In this tutorial I will show you how to put a record to a secured Kafka. Before you begin you will need Maven/Eclipse all setup and a project ready to go. If you haven’t installed Kafka Kerberos yet please do so.
Import SSL Cert to Java:
Follow this tutorial to “Installing unlimited strength encryption Java libraries”
If on Windows do the following
- #Import it
- "C:\Program Files\Java\jdk1.8.0_171\bin\keytool" -import -file hadoop.csr -keystore "C:\Program Files\Java\jdk1.8.0_171\jre\lib\security\cacerts" -alias "hadoop"
- #Check it
- "C:\Program Files\Java\jdk1.8.0_171\bin\keytool" -list -v -keystore "C:\Program Files\Java\jdk1.8.0_171\jre\lib\security\cacerts"
- #If you want to delete it
- "C:\Program Files\Java\jdk1.8.0_171\bin\keytool" -delete -alias hadoop -keystore "C:\Program Files\Java\jdk1.8.0_171\jre\lib\security\cacerts"
POM.xml
- <dependency>
- <groupId>org.apache.kafka</groupId>
- <artifactId>kafka-clients</artifactId>
- <version>1.1.0</version>
- </dependency>
Imports
- import org.apache.kafka.clients.producer.*;
- import java.util.Properties;
- import java.io.InputStream;
- import java.util.Arrays;
Producer JAAS Conf (client_jaas.conf)
- KafkaClient {
- com.sun.security.auth.module.Krb5LoginModule required
- useTicketCache=false
- refreshKrb5Config=true
- debug=true
- useKeyTab=true
- storeKey=true
- keyTab="c:\\data\\kafka.service.keytab"
- principal="kafka/hadoop@REALM.CA";
- };
Producer Props File
You can go here to view all the options for producer properties.

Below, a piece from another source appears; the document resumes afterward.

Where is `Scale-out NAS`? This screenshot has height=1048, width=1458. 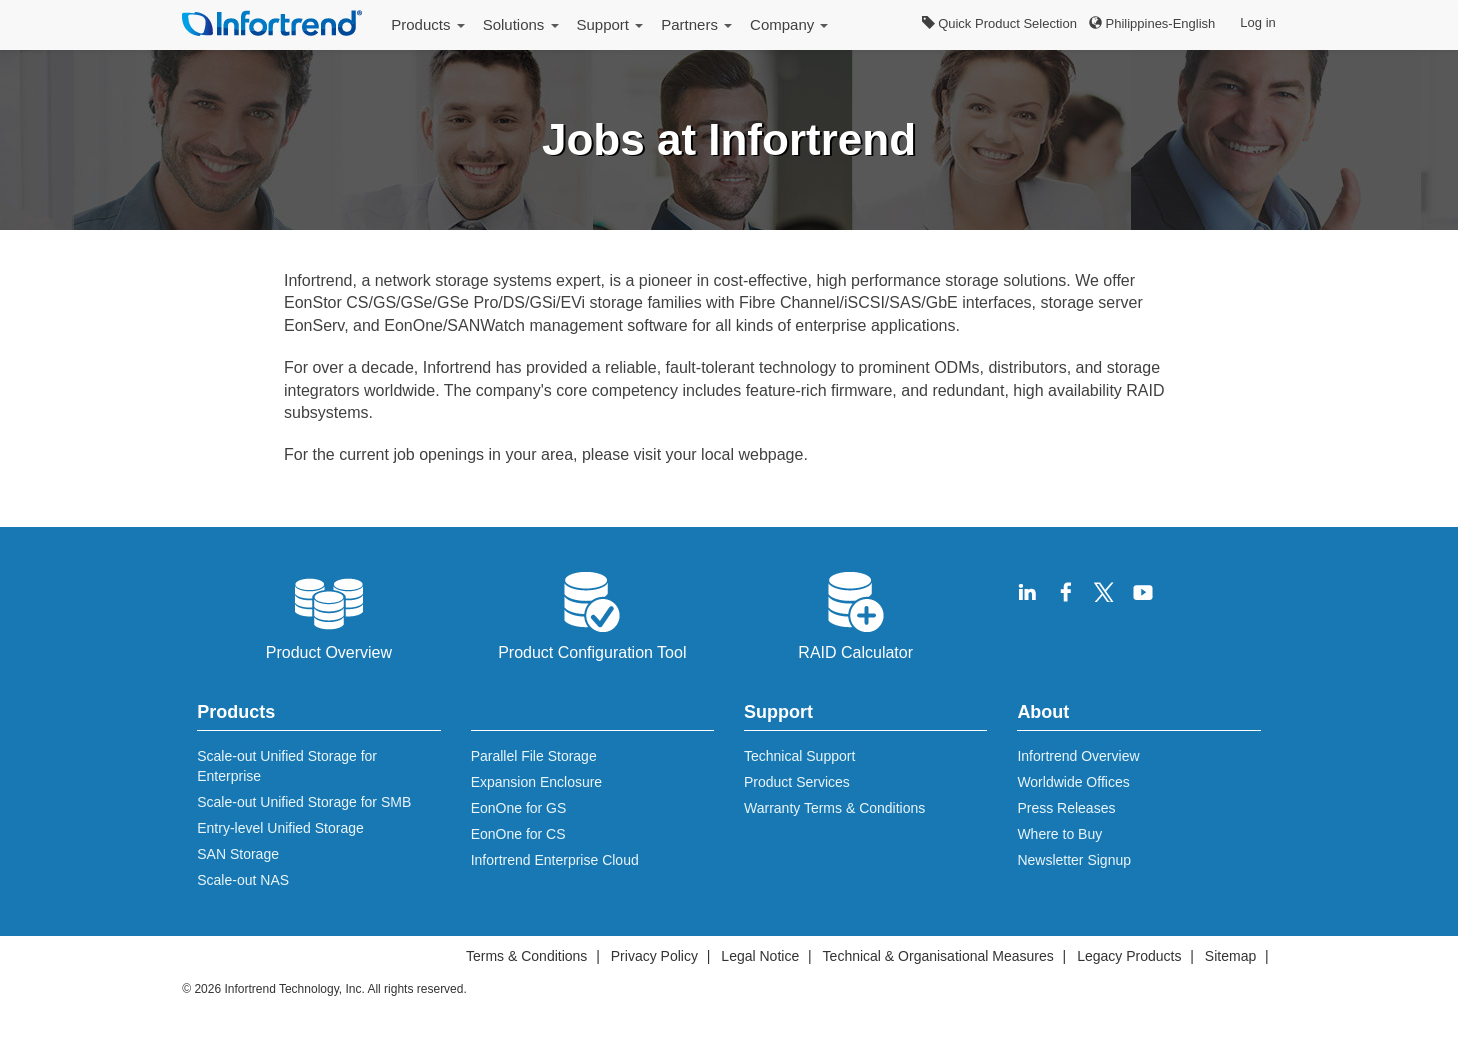 Scale-out NAS is located at coordinates (243, 880).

- bootstrap.servers=hadoop:9094
- key.serializer=org.apache.kafka.common.serialization.StringSerializer
- value.serializer=org.apache.kafka.common.serialization.StringSerializer
- security.protocol=SASL_SSL
- sasl.kerberos.service.name=kafka
Initiate Kerberos Authentication
- System.setProperty("java.security.auth.login.config", "C:\\data\\kafkaconnect\\kafka\\src\\main\\resources\\client_jaas.conf");
- System.setProperty("https.protocols", "TLSv1,TLSv1.1,TLSv1.2");
- System.setProperty("java.security.krb5.conf", "C:\\Program Files\\Java\\jdk1.8.0_171\\jre\\lib\\security\\krb5.conf");
- System.setProperty("java.security.krb5.realm", "REALM.CA");
- System.setProperty("java.security.krb5.kdc", "REALM.CA");
- System.setProperty("sun.security.krb5.debug", "false");
- System.setProperty("javax.net.debug", "false");
- System.setProperty("javax.net.ssl.keyStorePassword", "changeit");
- System.setProperty("javax.net.ssl.keyStore", "C:\\Program Files\\Java\\jdk1.8.0_171\\jre\\lib\\security\\cacerts");
- System.setProperty("javax.net.ssl.trustStore", "C:\\Program Files\\Java\\jdk1.8.0_171\\jre\\lib\\security\\cacerts");
- System.setProperty("javax.net.ssl.trustStorePassword", "changeit");
- System.setProperty("javax.security.auth.useSubjectCredsOnly", "true");
Producer Connection/Send
The record we will send will just be a string for both key and value.
- Producer<String, String> producer = null;
- try {
- ClassLoader classLoader = getClass().getClassLoader();
- //Get the props file and load to the producer.
- try (InputStream props = classLoader.getResourceAsStream("producer.props")) {
- Properties properties = new Properties();
- properties.load(props);
- producer = new KafkaProducer<>(properties);
- }
- //Setting up the record to send
- ProducerRecord<String, String> rec = new ProducerRecord<String, String>("testTopic", "Key", "Value");
- //Send the record and get the response
- RecordMetadata recMetaData = producer.send(rec).get();
- //You can now print out any relavent information you want about the RecordMetaData
- System.out.println("Producer Record Sent");
- } finally {
- producer.flush();
- producer.close();
- }
References
I used kafka-sample-programs as a guide for setting up props.